**Work instructions:** Take the material below and output exactly the run of lines from the one containing "关于本站 (173, 2542)" down to the one containing "周末去哪儿 (319, 16)", with both included.
Supplied records: Begin
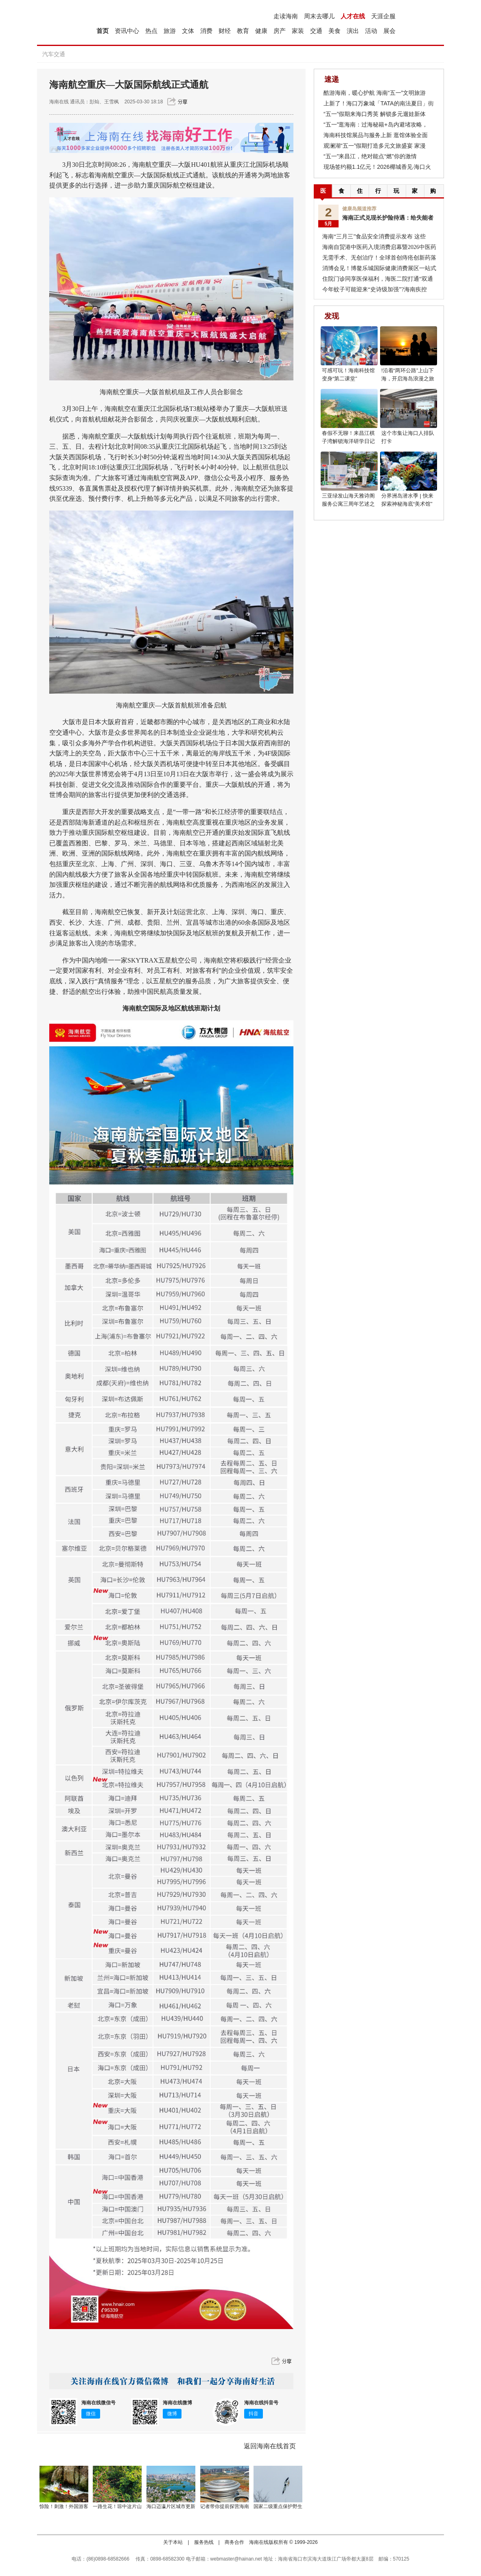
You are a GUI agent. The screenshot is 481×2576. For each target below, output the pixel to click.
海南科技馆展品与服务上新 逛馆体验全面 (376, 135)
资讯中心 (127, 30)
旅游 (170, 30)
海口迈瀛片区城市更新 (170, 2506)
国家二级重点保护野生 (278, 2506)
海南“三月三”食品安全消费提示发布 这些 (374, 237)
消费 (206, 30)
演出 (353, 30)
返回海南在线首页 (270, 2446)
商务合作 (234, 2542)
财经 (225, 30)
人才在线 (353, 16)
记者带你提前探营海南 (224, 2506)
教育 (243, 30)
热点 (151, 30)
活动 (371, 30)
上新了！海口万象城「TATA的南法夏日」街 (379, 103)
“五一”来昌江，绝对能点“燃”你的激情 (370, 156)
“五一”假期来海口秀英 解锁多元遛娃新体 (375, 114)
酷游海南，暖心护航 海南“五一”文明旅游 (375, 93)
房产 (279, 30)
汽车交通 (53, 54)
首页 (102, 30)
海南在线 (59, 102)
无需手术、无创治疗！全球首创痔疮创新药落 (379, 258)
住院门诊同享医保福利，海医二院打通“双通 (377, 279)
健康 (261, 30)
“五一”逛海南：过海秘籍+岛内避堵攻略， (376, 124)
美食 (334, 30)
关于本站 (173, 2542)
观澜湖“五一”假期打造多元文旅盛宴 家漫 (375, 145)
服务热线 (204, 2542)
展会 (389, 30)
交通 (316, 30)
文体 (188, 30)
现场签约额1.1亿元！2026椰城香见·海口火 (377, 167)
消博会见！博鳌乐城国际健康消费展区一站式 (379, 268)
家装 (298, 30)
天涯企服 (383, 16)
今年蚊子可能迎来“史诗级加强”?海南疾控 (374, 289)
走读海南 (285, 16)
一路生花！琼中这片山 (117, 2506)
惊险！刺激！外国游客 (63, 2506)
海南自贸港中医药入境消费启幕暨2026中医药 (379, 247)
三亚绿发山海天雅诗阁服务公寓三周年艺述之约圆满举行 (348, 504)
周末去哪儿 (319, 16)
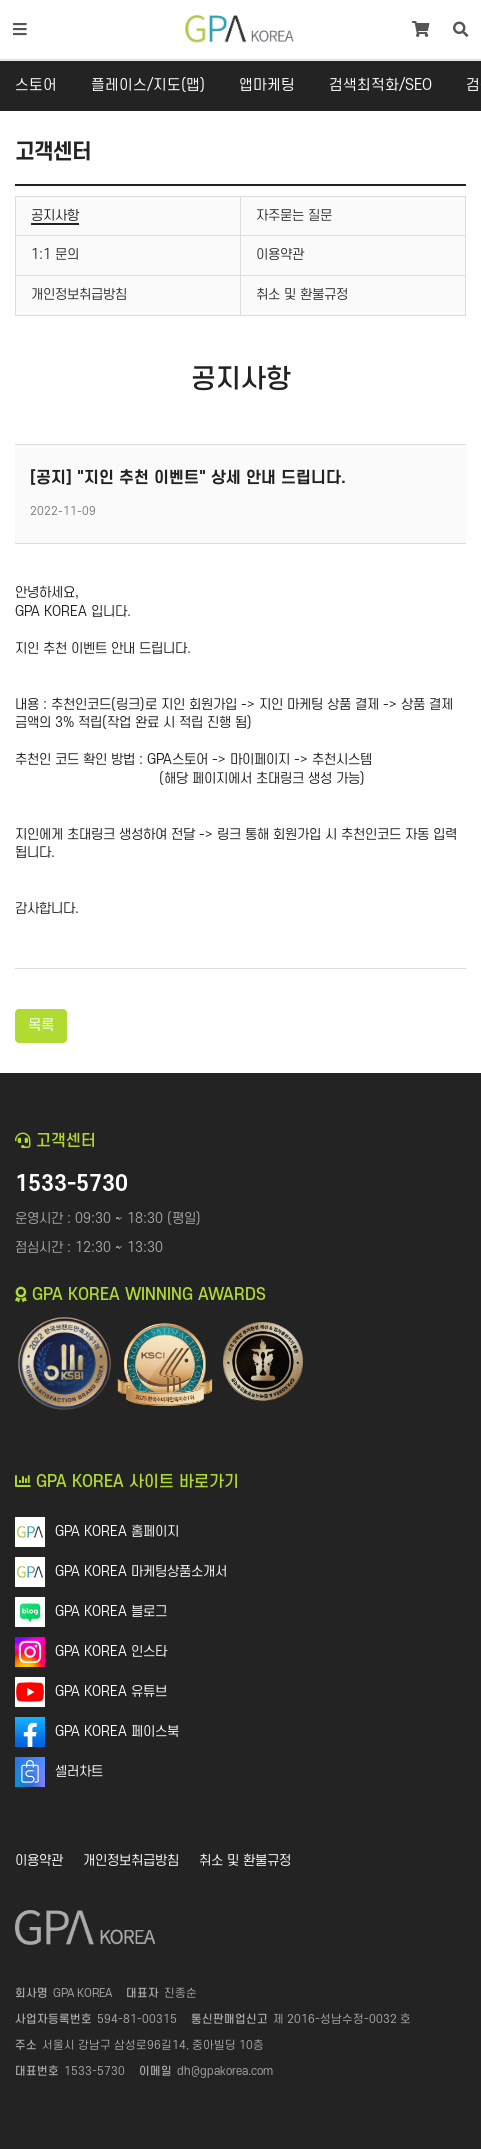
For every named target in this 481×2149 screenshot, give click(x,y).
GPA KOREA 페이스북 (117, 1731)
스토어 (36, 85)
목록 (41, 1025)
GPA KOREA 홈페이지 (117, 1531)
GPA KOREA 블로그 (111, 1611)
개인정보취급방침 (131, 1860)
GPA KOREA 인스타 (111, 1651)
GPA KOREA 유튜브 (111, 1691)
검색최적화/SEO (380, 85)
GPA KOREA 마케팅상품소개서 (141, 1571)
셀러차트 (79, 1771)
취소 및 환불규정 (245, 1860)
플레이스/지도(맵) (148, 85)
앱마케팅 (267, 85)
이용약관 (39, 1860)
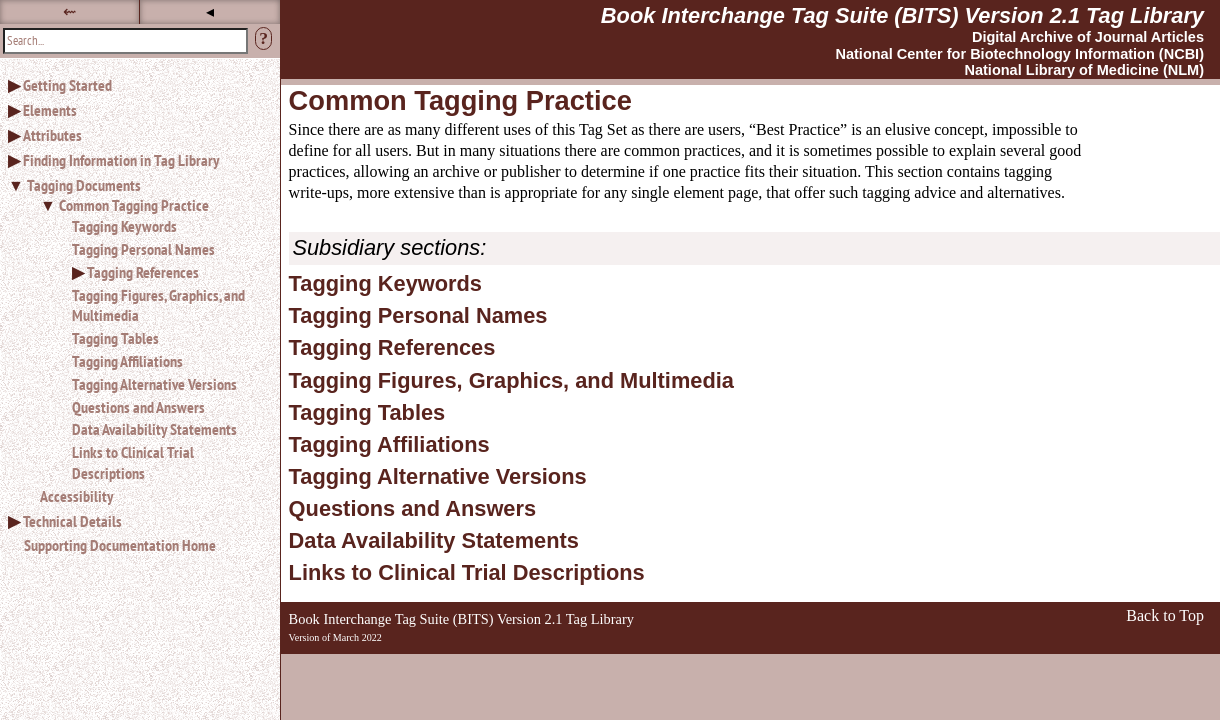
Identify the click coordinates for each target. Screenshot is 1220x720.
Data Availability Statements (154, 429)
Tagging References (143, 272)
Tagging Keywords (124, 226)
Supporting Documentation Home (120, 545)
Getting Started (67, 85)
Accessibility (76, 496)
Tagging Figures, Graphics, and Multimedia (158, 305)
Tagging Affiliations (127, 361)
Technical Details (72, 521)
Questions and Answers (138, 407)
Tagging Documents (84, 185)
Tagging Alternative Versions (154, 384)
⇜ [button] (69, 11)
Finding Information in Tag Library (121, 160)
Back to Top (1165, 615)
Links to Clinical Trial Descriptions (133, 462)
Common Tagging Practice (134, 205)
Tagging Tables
Supplied records: End
**Response area:**
关于本站 (173, 2542)
观澜湖“五一”假期打造多元文旅盛宴 家漫 (375, 145)
服务热线 (204, 2542)
展会 (389, 30)
交通 (316, 30)
文体 (188, 30)
现场签约额1.1亿元！2026椰城香见·海口火 (377, 167)
消博会见！博鳌乐城国际健康消费展区一站式 (379, 268)
家装 (298, 30)
天涯企服 (383, 16)
今年蚊子可能迎来“史诗级加强”?海南疾控 (374, 289)
走读海南 (285, 16)
一路生花！琼中这片山 (117, 2506)
惊险！刺激！外国游客 (63, 2506)
海南自贸港中医药入境消费启幕暨2026中医药 (379, 247)
三亚绿发山海天雅诗阁服务公寓三周年艺述之约圆满举行 (348, 504)
周末去哪儿 (319, 16)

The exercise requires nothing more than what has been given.